At the end of the 90s the Miners paused. Feeling it was time for a break. Keyboard player Dan was no longer in the band and lives in Amsterdam. Marc had been playing with American singer Pat Mears but returned to the band in 95. For a while they called themselves Funrazor to see if it was possible to start with a clean slate without any legacy. But then after 2 years they returned to the original name again and started to build a recording studio in their own rehearsal garage.  When the studio became better equipped new songs were recorded and the songs from those years are captured in a double CD "Love & Life part II" which is only available as a download on their website.

Hans left the country shortly after that and has a new life as a farmer in France. Since 2010 The Miners started playing live again occasionally and they were joined by guitarist Wannes Rombouts and drummer Kasper Dam. The long-awaited new album: "Really...is that a fact" has been self-released as a promo in January 2013.

Early December 2013 original drummer GJ suffered a fatal heart attack and died sadly. Due to lack of time and other obligations, Wannes Rombouts is no longer active with the Miners. At the same time Miners of Muzo is playing again as HOLY JOE & the ALCOHOLITES, an alter ego band about Joe the Rock'n Roll Bishop. A band which only plays 60s garage songs, mainly covers (something they always have been doing  alongside the Miners material). Lead guitar is played by 19 year old Frankie Lamberts aka Frankie Fuzz.

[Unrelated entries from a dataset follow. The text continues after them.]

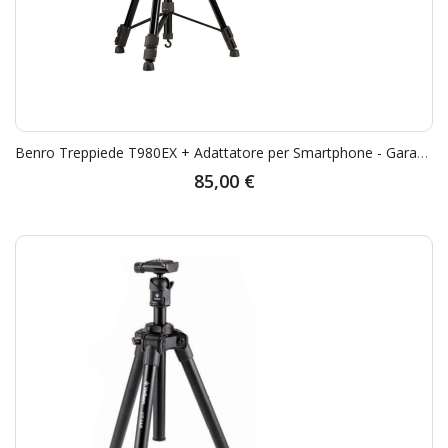
Benro Treppiede T980EX + Adattatore per Smartphone - Garanzia Rinowa 5 Anni
85,00 €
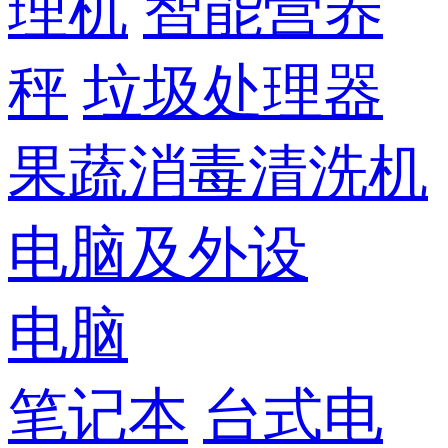
理机
智能营养
秤
垃圾处理器
果蔬消毒清洗机
电脑及外设
电脑
笔记本
台式电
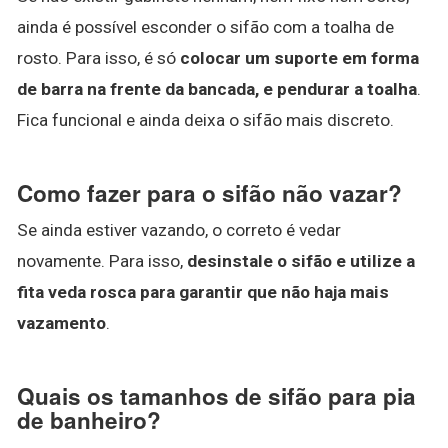
ainda é possível esconder o sifão com a toalha de
rosto. Para isso, é só
colocar um suporte em forma
de barra na frente da bancada, e pendurar a toalha
.
Fica funcional e ainda deixa o sifão mais discreto.
Como fazer para o sifão não vazar?
Se ainda estiver vazando, o correto é vedar
novamente. Para isso,
desinstale o sifão e utilize a
fita veda rosca para garantir que não haja mais
vazamento
.
Quais os tamanhos de sifão para pia
de banheiro?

In 2017 Hans Vroom returned to pick up the guitar again. In the summer of 2017 The Miners of Muzo (reunited with Hans on guitar) played a few concerts in the South of France. In 2018 The Miners played at The Go Wild festival and at the Down at the Nightclub festival.

In 2017 the Miners of Muzo resumed recording new material. In 2017 The Miners of Muzo appeared on the compilation album Down at the Nightclub vol.1 and released two CDs, Really is that a Fact and Love & Life Part II. In 2018 The Miners appeared on Down at the Nightclub vol.2 where they provided the vinyl only bonus title track "Down at the Nightclub".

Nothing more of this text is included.